At build time, Vite's import.meta.glob eagerly loads every .md file. The frontmatter is parsed at runtime with a parseFrontmatter() function. Marked converts Markdown to HTML, and highlight.js handles syntax highlighting via a custom marked-highlight integration. Posts with draft: true are excluded from the index and sitemap automatically.

Infrastructure as code

Everything is Terraform, split into two workspaces:

  • bootstrap — S3 state bucket, DynamoDB lock table, GitLab OIDC provider, CI IAM role
  • prod — CloudFront distribution, S3 bucket, Route53 records, API Gateway, Lambda, SES

The S3 bucket is kept private; CloudFront accesses it through an Origin Access Control policy:

resource "aws_s3_bucket" "site" {
  bucket = "craigharley-co-uk"
}

resource "aws_cloudfront_origin_access_control" "site" {
  name                              = "site-oac"
  origin_access_control_origin_type = "s3"
  signing_behavior                  = "always"
  signing_protocol                  = "sigv4"
}

resource "aws_cloudfront_distribution" "site" {
  origin {
    domain_name              = aws_s3_bucket.site.bucket_regional_domain_name
    origin_id                = "s3-site"
    origin_access_control_id = aws_cloudfront_origin_access_control.site.id
  }

  default_cache_behavior {
    allowed_methods        = ["GET", "HEAD"]
    cached_methods         = ["GET", "HEAD"]
    target_origin_id       = "s3-site"
    viewer_protocol_policy = "redirect-to-https"
    cache_policy_id        = data.aws_cloudfront_cache_policy.caching_optimized.id
  }

  # Serve index.html for any 403/404 (SPA routing)
  custom_error_response {
    error_code         = 403
    response_code      = 200
    response_page_path = "/index.html"
  }
}

The Lambda contact handler is bundled with esbuild and deployed as a zip archive:

resource "aws_lambda_function" "contact" {
  filename         = data.archive_file.contact.output_path
  source_code_hash = data.archive_file.contact.output_base64sha256
  function_name    = "contact-handler"
  handler          = "contact.handler"
  runtime          = "nodejs20.x"
  role             = aws_iam_role.lambda.arn

  environment {
    variables = {
      TO_EMAIL   = var.to_email
      FROM_EMAIL = var.from_email
    }
  }
}

GitLab OIDC auth eliminates the need for stored AWS credentials.

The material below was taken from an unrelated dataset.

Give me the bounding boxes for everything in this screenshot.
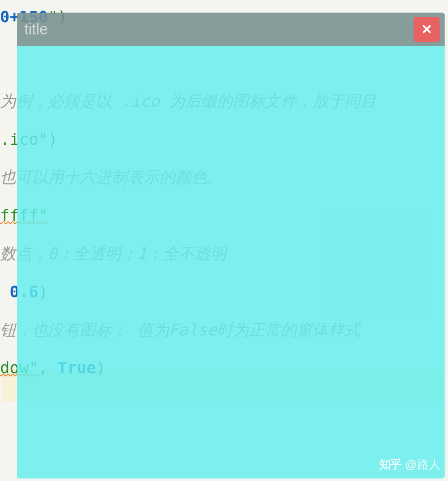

The CI role is scoped to only what the pipeline needs:

resource "aws_iam_role" "gitlab_ci" {
  name = "gitlab-ci"

  assume_role_policy = jsonencode({
    Version = "2012-10-17"
    Statement = [{
      Effect    = "Allow"
      Principal = { Federated = aws_iam_openid_connect_provider.gitlab.arn }
      Action    = "sts:AssumeRoleWithWebIdentity"
      Condition = {
        StringLike = {
          "gitlab.com:sub" = "project_path:CraigHarley/craigharley.co.uk:*"
        }
      }
    }]
  })
}

CI/CD

GitLab CI runs six stages: lint → test → build → tf plan → tf apply (manual gate) → deploy. AWS credentials are never stored, the GitLab runner assumes an IAM role via OIDC.

Still todo:

  • Auto yes on terraform apply if there are no infra changes

Cost

For a low-traffic personal site, the monthly bill is almost entirely Route53:

Service Monthly cost
Route53 hosted zone ~$0.50
S3 + CloudFront < $0.01
Lambda + API Gateway Free tier
SES Free tier
Total ~$0.50–$1

The AWS free tier covers CloudFront (10 TB transfer, 10M requests/month) and Lambda (1M requests, 400K GB-seconds/month) — well beyond what a personal site generates.

Considered using Cloudflare for DNS as it's cheaper, but would involve quite a bit more terraform with having two providers.